ISBN Print: 978-1-56700-474-8

ISBN Online: 978-1-56700-473-1

International Heat Transfer Conference 16
August, 10-15, 2018, Beijing, China

LOCAL MESHLESS FINITE DIFFERENCE METHOD FOR COUPLED RADIATIVE AND CONDUCTIVE HEAT TRANSFER

Get access (open in a dialog) DOI: 10.1615/IHTC16.cip.023345
pages 2607-2616

Resumo

A local meshless finite difference method (LMFDM) is developed to solve coupled radiative and conductive heat transfer problems in multidimensional participating media. Local meshless finite difference method (LMFDM) originates from the generalized finite difference method, in which Taylor series expansion and weighted moving least squares are employed to construct the approximation of unknown function and the difference scheme of the derivatives at each evaluated point, and the pseudo-shape functions have delta Kronecker property. The radiative transfer equation (RTE) and energy conservation equation are discretized directly at nodes by the collocation method.
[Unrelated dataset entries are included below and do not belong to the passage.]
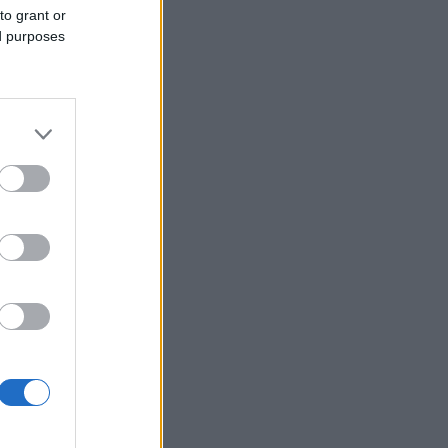
to grant or
ed purposes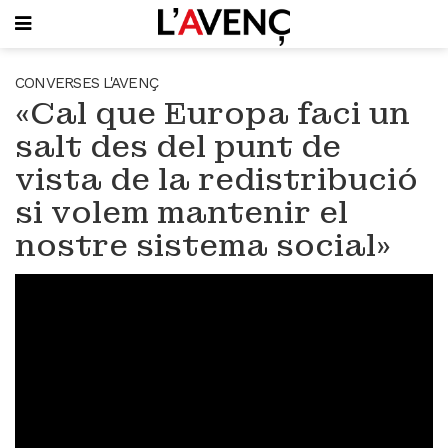
SUBSCRIU-T'HI
CONVERSES L'AVENÇ
«Cal que Europa faci un
PORTADA
salt des del punt de
QUI SOM
vista de la redistribució
L'AVENÇ PAPER
PLECS D'HISTÒRIA LOCAL
si volem mantenir el
LLIBRES
nostre sistema social»
PUBLICITAT
AGENDA
VIDEOTECA
Focus
Entrevistes
Actualitat
El llibre de la setmana
Mirador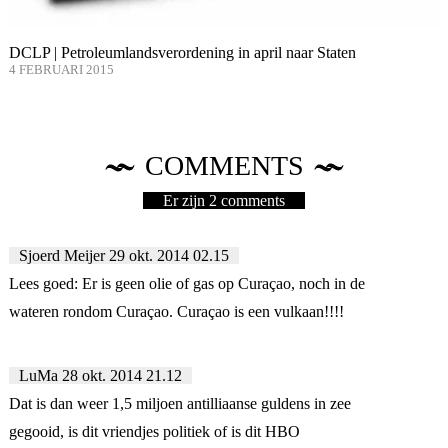
DCLP | Petroleumlandsverordening in april naar Staten
4 FEBRUARI 2015
COMMENTS
Er zijn 2 comments
Sjoerd Meijer
29 okt. 2014 02.15
Lees goed: Er is geen olie of gas op Curaçao, noch in de
wateren rondom Curaçao. Curaçao is een vulkaan!!!!
LuMa
28 okt. 2014 21.12
Dat is dan weer 1,5 miljoen antilliaanse guldens in zee
gegooid, is dit vriendjes politiek of is dit HBO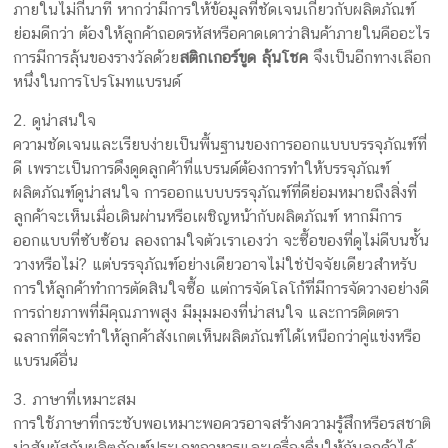
ภายในไม่กี่นาที หากว่ามีการให้ข้อมูลที่ชัดเจนเกี่ยวกับผลิตภัณฑ์
ย่อมดีกว่า ต้องให้ลูกค้าถอดรหัสหรือคาดเดาว่าสินค้าภายในคืออะไร
การมีการลุ้นของรางวัลด้วย
สติกเกอร์ขูด ลุ้นโชค
จึงเป็นอีกทางเลือก
หนึ่งในการโปรโมทแบรนด์
2. ดูน่าสนใจ
ความชัดเจนและเรียบง่ายเป็นพื้นฐานของการออกแบบบรรจุภัณฑ์ที่
ดี เพราะเป็นการดึงดูดลูกค้าที่แบรนด์ต้องการทำให้บรรจุภัณฑ์
ผลิตภัณฑ์ดูน่าสนใจ การออกแบบบรรจุภัณฑ์ที่ดีย่อมหมายถึงสิ่งที่
ลูกค้าจะเห็นเมื่อเดินผ่านหรือเผชิญหน้ากับผลิตภัณฑ์ หากมีการ
ออกแบบที่ซับซ้อน ลองถามใจตัวเราเองว่า จะซื้อของที่ดูไม่ดีบนชั้น
วางหรือไม่? แต่บรรจุภัณฑ์อย่างเดียวอาจไม่ใช่ปัจจัยเดียวสำหรับ
การให้ลูกค้าทำการตัดสินใจซื้อ แต่การจัดโลโก้ที่มีการจัดวางอย่างดี
การถ่ายภาพที่มีคุณภาพสูง มีมุมมองที่น่าสนใจ และการติดตรา
ฉลากที่ดีจะทำให้ลูกค้าสังเกตเห็นผลิตภัณฑ์ได้เหนือกว่าคู่แข่งหรือ
แบรนด์อื่น
3. ภาษาที่เหมาะสม
การใช้ภาษาที่กระชับพอเหมาะพอควรอาจสร้างความรู้สึกหรือรสชาติ
น่าสัมผัสกับผลิตภัณฑ์ประเภทอาหารและเครื่องดื่มให้กับลูกค้าได้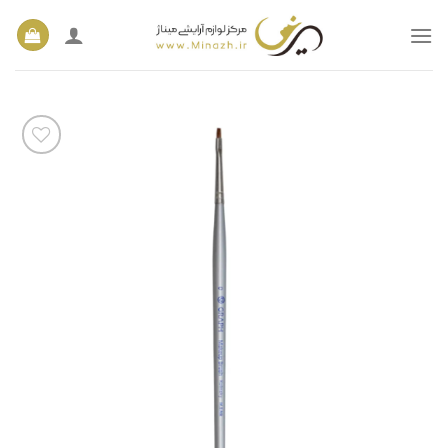
Ski
t
conten
افزودن
به
علاقه
مندی
ها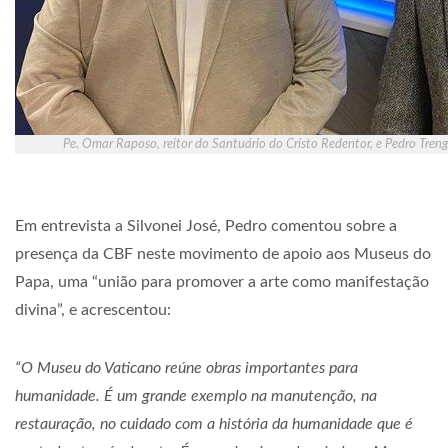
Pe. Omar Raposo, reitor do Santuário do Cristo Redentor, e Pedro Treng
Em entrevista a Silvonei José, Pedro comentou sobre a
presença da CBF neste movimento de apoio aos Museus do
Papa, uma “união para promover a arte como manifestação
divina”, e acrescentou:
“O Museu do Vaticano reúne obras importantes para
humanidade. É um grande exemplo na manutenção, na
restauração, no cuidado com a história da humanidade que é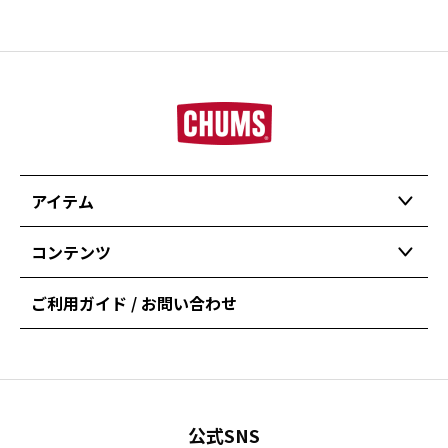
アイテム
コンテンツ
ご利用ガイド / お問い合わせ
公式SNS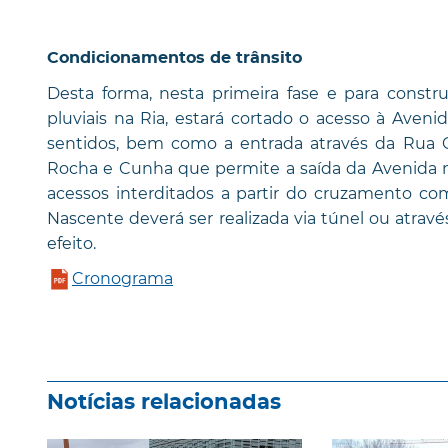
Condicionamentos de trânsito
Desta forma, nesta primeira fase e para const
pluviais na Ria, estará cortado o acesso à Aven
sentidos, bem como a entrada através da Rua 
Rocha e Cunha que permite a saída da Avenida 
acessos interditados a partir do cruzamento co
Nascente deverá ser realizada via túnel ou atravé
efeito.
Cronograma
Notícias relacionadas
LMFDM belongs to a class of truly meshless methods which require no mesh or grid, and can be readily implemented in a set of uniform or irregular node distributions with no node connectivity. Performances of the LMFDM is compared to numerical results reported in the literature via a variety of coupled radiative and conductive heat transfer problems in 1D and 2D geometries. It is demonstrated that the local meshless finite difference method provides high accuracy to solve coupled radiative and conductive heat transfer problems in multidimensional participating media with uniform and irregular node distribution, especially for coupled heat transfer problems in irregular geometry with Cartesian coordinates. In addition, it is extremely simple to implement.